## Exercise instructions
Scan the entries for lines with the word "dụng" and copy those lines.
Top of Dataset records
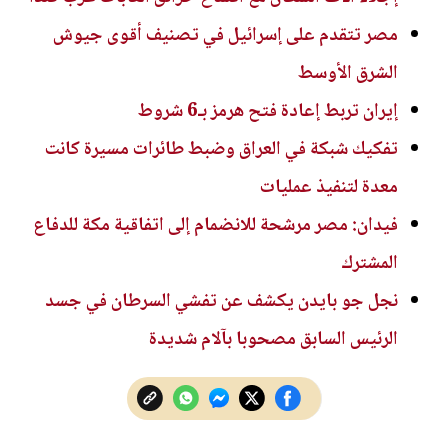
مصر تتقدم على إسرائيل في تصنيف أقوى جيوش
الشرق الأوسط
إيران تربط إعادة فتح هرمز بـ6 شروط
تفكيك شبكة في العراق وضبط طائرات مسيرة كانت
معدة لتنفيذ عمليات
فيدان: مصر مرشحة للانضمام إلى اتفاقية مكة للدفاع
المشترك
نجل جو بايدن يكشف عن تفشي السرطان في جسد
الرئيس السابق مصحوبا بآلام شديدة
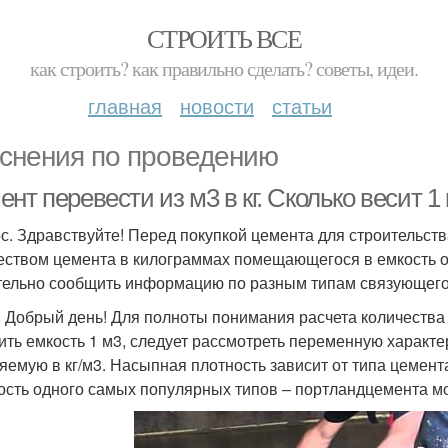
СТРОИТЬ ВСЕ
как строить? как правильно сделать? советы, идеи.
главная
новости
статьи
снения по проведению
нт перевести из м3 в кг. Сколько весит 1
с. Здравствуйте! Перед покупкой цемента для строительств
еством цемента в килограммах помещающегося в емкость об
ельно сообщить информацию по разным типам связующего
. Добрый день! Для полноты понимания расчета количества
ить емкость 1 м3, следует рассмотреть переменную характе
яемую в кг/м3. Насыпная плотность зависит от типа цемента
ость одного самых популярных типов – портландцемента м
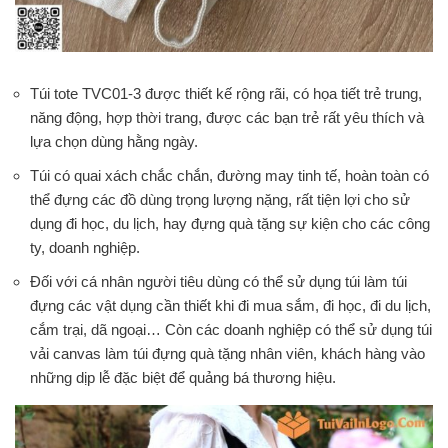
Túi tote TVC01-3 được thiết kế rộng rãi, có họa tiết trẻ trung,
năng động, hợp thời trang, được các bạn trẻ rất yêu thích và
lựa chọn dùng hằng ngày.
Túi có quai xách chắc chắn, đường may tinh tế, hoàn toàn có
thể đựng các đồ dùng trọng lượng nặng, rất tiện lợi cho sử
dụng đi học, du lịch, hay đựng quà tặng sự kiện cho các công
ty, doanh nghiệp.
Đối với cá nhân người tiêu dùng có thể sử dụng túi làm túi
đựng các vật dụng cần thiết khi đi mua sắm, đi học, đi du lịch,
cắm trại, dã ngoại… Còn các doanh nghiệp có thể sử dụng túi
vải canvas làm túi đựng quà tặng nhân viên, khách hàng vào
những dịp lễ đặc biệt để quảng bá thương hiệu.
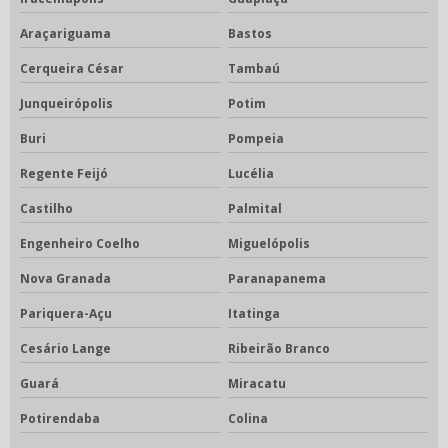
Araçariguama
Bastos
Cerqueira César
Tambaú
Junqueirópolis
Potim
Buri
Pompeia
Regente Feijó
Lucélia
Castilho
Palmital
Engenheiro Coelho
Miguelópolis
Nova Granada
Paranapanema
Pariquera-Açu
Itatinga
Cesário Lange
Ribeirão Branco
Guará
Miracatu
Potirendaba
Colina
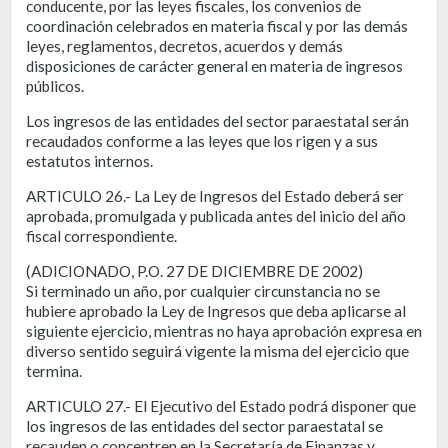
conducente, por las leyes fiscales, los convenios de
coordinación celebrados en materia fiscal y por las demás
leyes, reglamentos, decretos, acuerdos y demás
disposiciones de carácter general en materia de ingresos
públicos.
Los ingresos de las entidades del sector paraestatal serán
recaudados conforme a las leyes que los rigen y a sus
estatutos internos.
ARTICULO 26.- La Ley de Ingresos del Estado deberá ser
aprobada, promulgada y publicada antes del inicio del año
fiscal correspondiente.
(ADICIONADO, P.O. 27 DE DICIEMBRE DE 2002)
Si terminado un año, por cualquier circunstancia no se
hubiere aprobado la Ley de Ingresos que deba aplicarse al
siguiente ejercicio, mientras no haya aprobación expresa en
diverso sentido seguirá vigente la misma del ejercicio que
termina.
ARTICULO 27.- El Ejecutivo del Estado podrá disponer que
los ingresos de las entidades del sector paraestatal se
recauden o concentren en la Secretaría de Finanzas y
Bottom of Dataset records
## Output of the task
dụng đi học, du lịch, hay đựng quà tặng sự kiện cho các công
Đối với cá nhân người tiêu dùng có thể sử dụng túi làm túi
đựng các vật dụng cần thiết khi đi mua sắm, đi học, đi du lịch,
cắm trại, dã ngoại… Còn các doanh nghiệp có thể sử dụng túi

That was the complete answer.